[Start of section]

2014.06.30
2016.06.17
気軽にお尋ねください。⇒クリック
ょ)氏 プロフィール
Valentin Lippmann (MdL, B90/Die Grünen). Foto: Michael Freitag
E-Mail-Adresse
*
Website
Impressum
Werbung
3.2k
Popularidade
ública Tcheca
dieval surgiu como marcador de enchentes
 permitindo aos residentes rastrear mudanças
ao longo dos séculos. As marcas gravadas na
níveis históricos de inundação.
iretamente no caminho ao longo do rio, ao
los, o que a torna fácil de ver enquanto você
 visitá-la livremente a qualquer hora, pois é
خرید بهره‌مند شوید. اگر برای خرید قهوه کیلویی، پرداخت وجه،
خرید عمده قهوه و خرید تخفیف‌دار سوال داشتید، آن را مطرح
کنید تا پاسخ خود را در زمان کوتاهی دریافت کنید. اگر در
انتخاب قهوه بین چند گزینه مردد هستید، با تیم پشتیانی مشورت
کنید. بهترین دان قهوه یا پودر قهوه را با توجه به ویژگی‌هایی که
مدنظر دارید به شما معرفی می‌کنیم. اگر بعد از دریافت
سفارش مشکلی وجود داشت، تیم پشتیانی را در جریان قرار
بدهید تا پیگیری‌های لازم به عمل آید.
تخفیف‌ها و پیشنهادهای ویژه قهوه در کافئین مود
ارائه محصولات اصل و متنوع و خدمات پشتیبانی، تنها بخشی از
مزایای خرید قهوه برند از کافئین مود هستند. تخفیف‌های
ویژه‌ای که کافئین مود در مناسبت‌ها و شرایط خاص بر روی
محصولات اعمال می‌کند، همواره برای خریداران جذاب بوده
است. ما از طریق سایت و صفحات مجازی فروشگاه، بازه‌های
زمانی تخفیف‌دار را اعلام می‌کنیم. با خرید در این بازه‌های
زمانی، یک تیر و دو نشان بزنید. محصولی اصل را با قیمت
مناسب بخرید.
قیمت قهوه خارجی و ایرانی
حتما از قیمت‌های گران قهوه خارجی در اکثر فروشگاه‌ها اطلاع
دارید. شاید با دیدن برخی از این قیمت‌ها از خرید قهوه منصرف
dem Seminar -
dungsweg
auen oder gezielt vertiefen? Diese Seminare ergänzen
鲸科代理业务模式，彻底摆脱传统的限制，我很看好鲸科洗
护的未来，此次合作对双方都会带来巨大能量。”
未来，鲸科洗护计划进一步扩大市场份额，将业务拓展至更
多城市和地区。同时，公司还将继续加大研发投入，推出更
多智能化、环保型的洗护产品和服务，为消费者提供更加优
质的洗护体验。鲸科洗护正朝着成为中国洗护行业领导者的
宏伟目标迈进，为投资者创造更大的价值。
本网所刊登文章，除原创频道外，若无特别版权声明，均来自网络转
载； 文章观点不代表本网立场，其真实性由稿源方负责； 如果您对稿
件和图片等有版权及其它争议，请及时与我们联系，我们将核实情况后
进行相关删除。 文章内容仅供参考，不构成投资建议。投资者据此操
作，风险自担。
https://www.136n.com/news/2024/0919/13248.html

[End of section]

Exercise instructions -> Type out all of the records again, exactly.

Output below ->
2014.06.30
2016.06.17
気軽にお尋ねください。⇒クリック
ょ)氏 プロフィール
Valentin Lippmann (MdL, B90/Die Grünen). Foto: Michael Freitag
E-Mail-Adresse
*
Website
Impressum
Werbung
3.2k
Popularidade
ública Tcheca
dieval surgiu como marcador de enchentes
 permitindo aos residentes rastrear mudanças
ao longo dos séculos. As marcas gravadas na
níveis históricos de inundação.
iretamente no caminho ao longo do rio, ao
los, o que a torna fácil de ver enquanto você
 visitá-la livremente a qualquer hora, pois é
خرید بهره‌مند شوید. اگر برای خرید قهوه کیلویی، پرداخت وجه،
خرید عمده قهوه و خرید تخفیف‌دار سوال داشتید، آن را مطرح
کنید تا پاسخ خود را در زمان کوتاهی دریافت کنید. اگر در
انتخاب قهوه بین چند گزینه مردد هستید، با تیم پشتیانی مشورت
کنید. بهترین دان قهوه یا پودر قهوه را با توجه به ویژگی‌هایی که
مدنظر دارید به شما معرفی می‌کنیم. اگر بعد از دریافت
سفارش مشکلی وجود داشت، تیم پشتیانی را در جریان قرار
بدهید تا پیگیری‌های لازم به عمل آید.
تخفیف‌ها و پیشنهادهای ویژه قهوه در کافئین مود
ارائه محصولات اصل و متنوع و خدمات پشتیبانی، تنها بخشی از
مزایای خرید قهوه برند از کافئین مود هستند. تخفیف‌های
ویژه‌ای که کافئین مود در مناسبت‌ها و شرایط خاص بر روی
محصولات اعمال می‌کند، همواره برای خریداران جذاب بوده
است. ما از طریق سایت و صفحات مجازی فروشگاه، بازه‌های
زمانی تخفیف‌دار را اعلام می‌کنیم. با خرید در این بازه‌های
زمانی، یک تیر و دو نشان بزنید. محصولی اصل را با قیمت
مناسب بخرید.
قیمت قهوه خارجی و ایرانی
حتما از قیمت‌های گران قهوه خارجی در اکثر فروشگاه‌ها اطلاع
دارید. شاید با دیدن برخی از این قیمت‌ها از خرید قهوه منصرف
dem Seminar -
dungsweg
auen oder gezielt vertiefen? Diese Seminare ergänzen
鲸科代理业务模式，彻底摆脱传统的限制，我很看好鲸科洗
护的未来，此次合作对双方都会带来巨大能量。”
未来，鲸科洗护计划进一步扩大市场份额，将业务拓展至更
多城市和地区。同时，公司还将继续加大研发投入，推出更
多智能化、环保型的洗护产品和服务，为消费者提供更加优
质的洗护体验。鲸科洗护正朝着成为中国洗护行业领导者的
宏伟目标迈进，为投资者创造更大的价值。
本网所刊登文章，除原创频道外，若无特别版权声明，均来自网络转
载； 文章观点不代表本网立场，其真实性由稿源方负责； 如果您对稿
件和图片等有版权及其它争议，请及时与我们联系，我们将核实情况后
进行相关删除。 文章内容仅供参考，不构成投资建议。投资者据此操
作，风险自担。
https://www.136n.com/news/2024/0919/13248.html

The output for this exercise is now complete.